はじめに

私の職業は行政書士というもので、法律家の一種です。

お客様は会社の方が大半になりますが、週に1回ぐらいのペースで、個人のお客様から相談事のお電話や面談のご希望をいただきます。

最近の終活ブームを背景に、相続のご相談が多いのですが、次に多いのは、契約のトラブルに関するものです。

「お金を貸したのに返ってこない。」

「よく見ないで契約書のハンコを押してしまった。
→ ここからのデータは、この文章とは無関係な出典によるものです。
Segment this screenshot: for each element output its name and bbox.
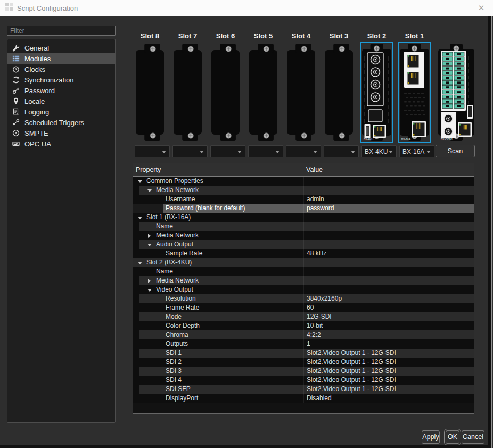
collapse-arrow-icon[interactable] [148, 279, 151, 283]
sidebar-item-clocks[interactable]: Clocks [7, 64, 115, 74]
table-row-slot-1-bx-16a[interactable]: Slot 1 (BX-16A) [133, 213, 474, 222]
table-row-audio-output[interactable]: Audio Output [133, 240, 474, 249]
value-cell[interactable]: Slot2.Video Output 1 - 12G-SDI [303, 349, 474, 358]
value-cell[interactable] [303, 276, 474, 285]
value-cell[interactable] [303, 285, 474, 294]
expand-arrow-icon[interactable] [138, 262, 142, 264]
value-cell[interactable]: 12G-SDI [303, 312, 474, 321]
table-row-displayport[interactable]: DisplayPortDisabled [133, 394, 474, 403]
sidebar-item-synchronization[interactable]: Synchronization [7, 74, 115, 85]
value-cell[interactable] [303, 186, 474, 195]
table-row-sdi-sfp[interactable]: SDI SFPSlot2.Video Output 1 - 12G-SDI [133, 385, 474, 394]
value-cell[interactable] [303, 240, 474, 249]
slot-7-module-select[interactable] [172, 145, 208, 157]
value-cell[interactable]: Slot2.Video Output 1 - 12G-SDI [303, 358, 474, 367]
slot-module-blank[interactable] [248, 44, 278, 143]
apply-button[interactable]: Apply [422, 430, 440, 444]
value-cell[interactable]: admin [303, 195, 474, 204]
table-row-resolution[interactable]: Resolution3840x2160p [133, 294, 474, 303]
slot-module-blank[interactable] [172, 44, 203, 143]
table-row-name[interactable]: Name [133, 222, 474, 231]
slot-1-module-select[interactable]: BX-16A [399, 145, 434, 157]
expand-arrow-icon[interactable] [138, 217, 142, 219]
value-cell[interactable]: Slot2.Video Output 1 - 12G-SDI [303, 367, 474, 376]
sidebar-item-locale[interactable]: Locale [7, 96, 115, 106]
table-row-media-network[interactable]: Media Network [133, 186, 474, 195]
slot-8-module-select[interactable] [135, 145, 170, 157]
close-icon[interactable]: ✕ [476, 3, 487, 13]
slot-2-module-select[interactable]: BX-4KU [361, 145, 397, 157]
property-cell: SDI 3 [133, 367, 303, 376]
sidebar-item-logging[interactable]: Logging [7, 106, 115, 117]
filter-input[interactable] [7, 26, 116, 36]
slot-module-bx-4ku[interactable]: BX-4KU [361, 44, 392, 143]
value-cell[interactable]: Slot2.Video Output 1 - 12G-SDI [303, 385, 474, 394]
slot-module-blank[interactable] [210, 44, 241, 143]
chevron-down-icon [162, 151, 166, 153]
screw-icon [226, 133, 231, 138]
table-row-sdi-2[interactable]: SDI 2Slot2.Video Output 1 - 12G-SDI [133, 358, 474, 367]
property-cell: SDI 4 [133, 376, 303, 385]
value-cell[interactable]: 1 [303, 339, 474, 349]
value-cell[interactable] [303, 213, 474, 222]
scan-button[interactable]: Scan [436, 145, 475, 157]
value-cell[interactable] [303, 222, 474, 231]
value-cell[interactable]: password [303, 204, 474, 213]
micro-usb-port-icon [467, 105, 473, 119]
slot-3-module-select[interactable] [324, 145, 359, 157]
clock-icon [12, 65, 20, 73]
slot-module-blank[interactable] [286, 44, 316, 143]
slot-4-module-select[interactable] [286, 145, 321, 157]
value-cell[interactable]: Disabled [303, 394, 474, 403]
expand-arrow-icon[interactable] [138, 180, 142, 183]
value-cell[interactable]: 4:2:2 [303, 330, 474, 339]
table-row-frame-rate[interactable]: Frame Rate60 [133, 303, 474, 312]
table-row-mode[interactable]: Mode12G-SDI [133, 312, 474, 321]
table-row-media-network[interactable]: Media Network [133, 231, 474, 240]
value-cell[interactable] [303, 258, 474, 267]
table-row-sdi-1[interactable]: SDI 1Slot2.Video Output 1 - 12G-SDI [133, 349, 474, 358]
table-row-sample-rate[interactable]: Sample Rate48 kHz [133, 249, 474, 258]
value-cell[interactable]: Slot2.Video Output 1 - 12G-SDI [303, 376, 474, 385]
chevron-down-icon [426, 151, 431, 153]
value-cell[interactable]: 60 [303, 303, 474, 312]
ok-button[interactable]: OK [446, 430, 459, 444]
value-cell[interactable] [303, 231, 474, 240]
sidebar-item-smpte[interactable]: SMPTE [7, 128, 115, 138]
table-row-color-depth[interactable]: Color Depth10-bit [133, 321, 474, 330]
table-row-slot-2-bx-4ku[interactable]: Slot 2 (BX-4KU) [133, 258, 474, 267]
value-cell[interactable] [303, 177, 474, 186]
table-row-password-blank-for-default[interactable]: Password (blank for default)password [133, 204, 474, 213]
table-row-media-network[interactable]: Media Network [133, 276, 474, 285]
slot-module-blank[interactable] [135, 44, 165, 143]
table-row-chroma[interactable]: Chroma4:2:2 [133, 330, 474, 339]
sidebar-item-scheduled-triggers[interactable]: Scheduled Triggers [7, 117, 115, 128]
sidebar-item-password[interactable]: Password [7, 85, 115, 96]
table-row-video-output[interactable]: Video Output [133, 285, 474, 294]
expand-arrow-icon[interactable] [147, 244, 152, 246]
sidebar-item-general[interactable]: General [7, 43, 115, 53]
expand-arrow-icon[interactable] [147, 189, 152, 192]
slot-5-module-select[interactable] [248, 145, 283, 157]
property-table: Property Value Common PropertiesMedia Ne… [133, 163, 474, 414]
property-cell: Username [133, 195, 303, 204]
sidebar-item-opc-ua[interactable]: OPC UA [7, 138, 115, 149]
value-cell[interactable]: 3840x2160p [303, 294, 474, 303]
expand-arrow-icon[interactable] [147, 289, 152, 292]
table-row-sdi-3[interactable]: SDI 3Slot2.Video Output 1 - 12G-SDI [133, 367, 474, 376]
table-row-sdi-4[interactable]: SDI 4Slot2.Video Output 1 - 12G-SDI [133, 376, 474, 385]
slot-6-module-select[interactable] [210, 145, 245, 157]
value-cell[interactable]: 48 kHz [303, 249, 474, 258]
collapse-arrow-icon[interactable] [148, 234, 151, 238]
value-cell[interactable] [303, 267, 474, 276]
slot-module-bx-16a[interactable]: BX-16A [399, 44, 430, 143]
table-row-name[interactable]: Name [133, 267, 474, 276]
cancel-button[interactable]: Cancel [462, 430, 484, 444]
sidebar-item-modules[interactable]: Modules [7, 53, 115, 64]
table-row-username[interactable]: Usernameadmin [133, 195, 474, 204]
table-row-outputs[interactable]: Outputs1 [133, 339, 474, 349]
chevron-down-icon [200, 151, 204, 153]
table-row-common-properties[interactable]: Common Properties [133, 177, 474, 186]
value-cell[interactable]: 10-bit [303, 321, 474, 330]
slot-module-blank[interactable] [324, 44, 354, 143]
」

こういう場合、雑誌の特集とかネットのコラムでは、裁判にうったえる方法とか取り立てる方法が書いてあります。

これは、トラブルになった場合の事後の話で、こうなってしまった場合には、弁護士の先生にお願いするしかありません。

しかし、ご相談をお受けしたり、お話をお聴きしていて思うのは、事前に気をつけておけばよかったのにと思うことが大半です。

これを、業界用語で「予防法務」と呼んでおりますが、私は、ココに重点を置いた啓発活動を進めようと思っています。

もう一つご紹介するのが「法教育」という言葉。

これは、文字どおり、法律の知識とか考え方の教育のことで、すでに小中学校で行われているところもありますが、私の経験から得た独自の視点で法教育の取り組みを始めました。
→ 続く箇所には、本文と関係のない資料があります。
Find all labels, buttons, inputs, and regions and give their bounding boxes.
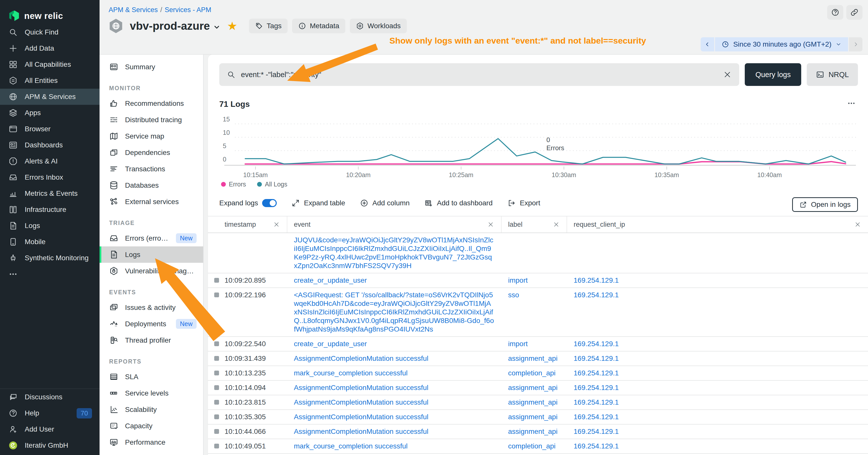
log-ip-link[interactable]: 169.254.129.1 — [574, 369, 619, 377]
log-table-row[interactable]: 10:09:20.895create_or_update_userimport1… — [208, 273, 868, 288]
sidebar-item-errors-inbox[interactable]: Errors Inbox — [0, 169, 99, 186]
sidebar-item-all-entities[interactable]: All Entities — [0, 72, 99, 89]
column-header-label[interactable]: label — [501, 217, 567, 232]
log-ip-link[interactable]: 169.254.129.1 — [574, 384, 619, 391]
entity-nav-item-dependencies[interactable]: Dependencies — [99, 144, 203, 161]
sidebar-item-alerts-ai[interactable]: Alerts & AI — [0, 153, 99, 169]
remove-column-icon[interactable] — [855, 221, 861, 228]
entity-nav-item-recommendations[interactable]: Recommendations — [99, 95, 203, 111]
log-table-row[interactable]: 10:09:22.540create_or_update_userimport1… — [208, 337, 868, 352]
sidebar-item-more[interactable] — [0, 266, 99, 282]
entity-nav-item-summary[interactable]: Summary — [99, 59, 203, 75]
entity-name[interactable]: vbv-prod-azure — [130, 20, 210, 32]
entity-nav-item-sla[interactable]: SLA — [99, 368, 203, 385]
log-ip-link[interactable]: 169.254.129.1 — [574, 340, 619, 348]
log-event-link[interactable]: create_or_update_user — [294, 277, 367, 284]
sidebar-item-infrastructure[interactable]: Infrastructure — [0, 201, 99, 218]
time-range-button[interactable]: Since 30 minutes ago (GMT+2) — [715, 37, 848, 52]
log-ip-link[interactable]: 169.254.129.1 — [574, 291, 619, 299]
log-ip-link[interactable]: 169.254.129.1 — [574, 277, 619, 284]
sidebar-item-help[interactable]: Help70 — [0, 405, 99, 421]
sidebar-item-mobile[interactable]: Mobile — [0, 234, 99, 250]
log-ip-link[interactable]: 169.254.129.1 — [574, 442, 619, 450]
log-label-link[interactable]: import — [508, 340, 528, 348]
legend-item-all-logs[interactable]: All Logs — [257, 181, 287, 188]
log-ip-link[interactable]: 169.254.129.1 — [574, 427, 619, 435]
entity-nav-item-deployments[interactable]: DeploymentsNew — [99, 316, 203, 332]
metadata-button[interactable]: Metadata — [292, 19, 345, 33]
sidebar-item-all-capabilities[interactable]: All Capabilities — [0, 57, 99, 72]
log-event-link[interactable]: AssignmentCompletionMutation successful — [294, 384, 429, 391]
log-table-row[interactable]: 10:10:44.066AssignmentCompletionMutation… — [208, 424, 868, 439]
sidebar-item-add-data[interactable]: Add Data — [0, 40, 99, 57]
log-table-row[interactable]: 10:10:13.235mark_course_completion succe… — [208, 366, 868, 381]
log-table-row[interactable]: 10:11:00.311AssignmentCompletionMutation… — [208, 454, 868, 455]
more-options-icon[interactable] — [846, 99, 857, 107]
entity-nav-item-external-services[interactable]: External services — [99, 194, 203, 210]
log-event-link[interactable]: JUQVU&code=eyJraWQiOiJjcGltY29yZV8wOTl1M… — [294, 236, 493, 269]
clear-search-icon[interactable] — [723, 70, 732, 79]
remove-column-icon[interactable] — [553, 221, 559, 228]
tags-button[interactable]: Tags — [249, 19, 287, 33]
workloads-button[interactable]: Workloads — [350, 19, 407, 33]
log-label-link[interactable]: assignment_api — [508, 384, 558, 391]
log-label-link[interactable]: completion_api — [508, 442, 556, 450]
entity-nav-item-service-levels[interactable]: Service levels — [99, 385, 203, 401]
toggle-on[interactable] — [262, 199, 277, 207]
legend-item-errors[interactable]: Errors — [221, 181, 246, 188]
log-event-link[interactable]: mark_course_completion successful — [294, 369, 407, 377]
help-button[interactable] — [827, 5, 843, 20]
entity-nav-item-vulnerability-management[interactable]: Vulnerability Management — [99, 263, 203, 279]
copy-link-button[interactable] — [846, 5, 863, 20]
entity-nav-item-logs[interactable]: Logs — [99, 247, 203, 263]
add-column-button[interactable]: Add column — [360, 199, 410, 207]
add-to-dashboard-button[interactable]: Add to dashboard — [424, 199, 493, 207]
sidebar-item-iterativ-gmbh[interactable]: Iterativ GmbH — [0, 437, 99, 454]
nrql-button[interactable]: NRQL — [807, 63, 858, 86]
log-table-row[interactable]: JUQVU&code=eyJraWQiOiJjcGltY29yZV8wOTl1M… — [208, 233, 868, 273]
log-ip-link[interactable]: 169.254.129.1 — [574, 413, 619, 421]
log-label-link[interactable]: completion_api — [508, 369, 556, 377]
breadcrumb-apm-services[interactable]: APM & Services — [108, 6, 158, 13]
log-label-link[interactable]: assignment_api — [508, 427, 558, 435]
sidebar-item-dashboards[interactable]: Dashboards — [0, 137, 99, 153]
log-event-link[interactable]: AssignmentCompletionMutation successful — [294, 398, 429, 406]
entity-nav-item-distributed-tracing[interactable]: Distributed tracing — [99, 111, 203, 128]
sidebar-item-apps[interactable]: Apps — [0, 105, 99, 121]
log-search-input[interactable]: event:* -"label":"security" — [219, 63, 739, 86]
log-ip-link[interactable]: 169.254.129.1 — [574, 355, 619, 362]
sidebar-item-metrics-events[interactable]: Metrics & Events — [0, 186, 99, 201]
log-event-link[interactable]: create_or_update_user — [294, 340, 367, 348]
logs-timeseries-chart[interactable]: 05101510:15am10:20am10:25am10:30am10:35a… — [219, 115, 858, 178]
log-label-link[interactable]: assignment_api — [508, 355, 558, 362]
column-header-request-client-ip[interactable]: request_client_ip — [567, 217, 868, 232]
breadcrumb-services-apm[interactable]: Services - APM — [165, 6, 212, 13]
entity-nav-item-scalability[interactable]: Scalability — [99, 401, 203, 418]
log-table-row[interactable]: 10:10:14.094AssignmentCompletionMutation… — [208, 381, 868, 395]
favorite-star-icon[interactable]: ★ — [227, 19, 238, 33]
time-forward-button[interactable] — [849, 37, 863, 52]
sidebar-item-apm-services[interactable]: APM & Services — [0, 89, 99, 105]
log-table-row[interactable]: 10:10:23.815AssignmentCompletionMutation… — [208, 395, 868, 410]
sidebar-item-synthetic-monitoring[interactable]: Synthetic Monitoring — [0, 250, 99, 266]
entity-nav-item-errors-errors-inb[interactable]: Errors (errors inb...New — [99, 230, 203, 247]
open-in-logs-button[interactable]: Open in logs — [792, 197, 858, 212]
log-event-link[interactable]: AssignmentCompletionMutation successful — [294, 413, 429, 421]
log-ip-link[interactable]: 169.254.129.1 — [574, 398, 619, 406]
sidebar-item-add-user[interactable]: Add User — [0, 421, 99, 437]
entity-nav-item-transactions[interactable]: Transactions — [99, 161, 203, 177]
log-event-link[interactable]: AssignmentCompletionMutation successful — [294, 427, 429, 435]
log-label-link[interactable]: sso — [508, 291, 519, 299]
log-table-row[interactable]: 10:09:22.196<ASGIRequest: GET '/sso/call… — [208, 288, 868, 337]
expand-logs-toggle[interactable]: Expand logs — [219, 199, 277, 207]
log-event-link[interactable]: mark_course_completion successful — [294, 442, 407, 450]
log-label-link[interactable]: assignment_api — [508, 398, 558, 406]
log-event-link[interactable]: <ASGIRequest: GET '/sso/callback/?state=… — [294, 291, 494, 333]
query-logs-button[interactable]: Query logs — [745, 63, 801, 86]
entity-nav-item-service-map[interactable]: Service map — [99, 128, 203, 144]
log-label-link[interactable]: import — [508, 277, 528, 284]
sidebar-item-quick-find[interactable]: Quick Find — [0, 24, 99, 40]
entity-nav-item-databases[interactable]: Databases — [99, 177, 203, 194]
time-back-button[interactable] — [701, 37, 714, 52]
log-label-link[interactable]: assignment_api — [508, 413, 558, 421]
本稿は、タイトルにもありますように、社会に出る前のお子様に習得してほしい内容をまとめたものです。親御さんに一読いただいてお役に立てれば幸いに存じます。

なお、「知っておくべき法律の知識」と題しておりますが、法学概論とか具体的な法律の解説書ではありません。その点、お含みおきください。

何が問題となっているのか

ご相談のご連絡をくださる方の第一声は、
「いったい何が起こっているのかが分からない」
「どこに(誰に)尋ねたらよいのか分からない」
「こんなことを聞いても大丈夫ですか?」
この流れで始まります。

そこで、
法律上何が問題なのか、
どこのだれに相談したらよいのか

このアウトラインを説明してさしあげるだけで安心されることが多いです。

ウラを返すと、こういうアウトラインを感覚として持っていれば、あたふたすることなく行動にでることができるということだと思います。

大人でさえ右往左往してしまうのですから、子供たちが社会に出て、トラブルになった場合にどうなるのかは想像に難くありません。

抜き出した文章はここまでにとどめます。